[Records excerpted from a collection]
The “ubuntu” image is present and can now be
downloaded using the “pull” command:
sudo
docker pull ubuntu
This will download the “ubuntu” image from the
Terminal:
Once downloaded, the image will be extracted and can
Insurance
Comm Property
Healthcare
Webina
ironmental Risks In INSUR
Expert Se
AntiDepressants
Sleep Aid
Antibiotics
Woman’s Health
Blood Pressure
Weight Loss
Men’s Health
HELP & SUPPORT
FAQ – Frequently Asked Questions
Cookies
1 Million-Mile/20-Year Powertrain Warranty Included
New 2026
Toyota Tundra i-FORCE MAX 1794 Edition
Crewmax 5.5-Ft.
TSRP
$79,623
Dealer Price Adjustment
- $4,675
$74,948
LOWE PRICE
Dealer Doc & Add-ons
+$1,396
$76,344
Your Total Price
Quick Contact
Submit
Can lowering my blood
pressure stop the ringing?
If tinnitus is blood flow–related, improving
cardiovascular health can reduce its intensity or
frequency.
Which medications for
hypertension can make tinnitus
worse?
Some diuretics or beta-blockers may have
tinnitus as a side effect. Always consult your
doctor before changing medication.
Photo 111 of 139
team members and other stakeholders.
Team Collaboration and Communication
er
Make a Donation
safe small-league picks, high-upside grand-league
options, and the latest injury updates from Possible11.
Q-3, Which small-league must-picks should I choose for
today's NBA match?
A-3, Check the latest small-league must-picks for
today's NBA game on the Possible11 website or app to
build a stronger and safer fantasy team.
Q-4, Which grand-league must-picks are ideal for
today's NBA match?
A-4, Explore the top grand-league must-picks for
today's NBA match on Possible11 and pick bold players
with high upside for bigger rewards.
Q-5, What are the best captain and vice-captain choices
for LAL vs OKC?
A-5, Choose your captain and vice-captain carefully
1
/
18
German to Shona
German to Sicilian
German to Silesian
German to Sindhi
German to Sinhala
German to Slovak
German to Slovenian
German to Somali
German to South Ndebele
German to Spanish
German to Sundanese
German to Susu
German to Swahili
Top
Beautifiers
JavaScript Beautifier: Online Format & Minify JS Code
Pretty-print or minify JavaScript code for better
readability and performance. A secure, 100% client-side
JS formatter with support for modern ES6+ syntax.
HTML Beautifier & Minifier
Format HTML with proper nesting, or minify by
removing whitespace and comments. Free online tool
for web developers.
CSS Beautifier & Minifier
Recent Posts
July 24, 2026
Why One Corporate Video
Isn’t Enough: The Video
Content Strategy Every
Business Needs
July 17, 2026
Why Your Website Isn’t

— DESCRIPTION OF THE TASK —
If a line of the entries holds the word "tinnitus", copy it out.

— PROBLEM SOLUTION —
If tinnitus is blood flow–related, improving
hypertension can make tinnitus
tinnitus as a side effect. Always consult your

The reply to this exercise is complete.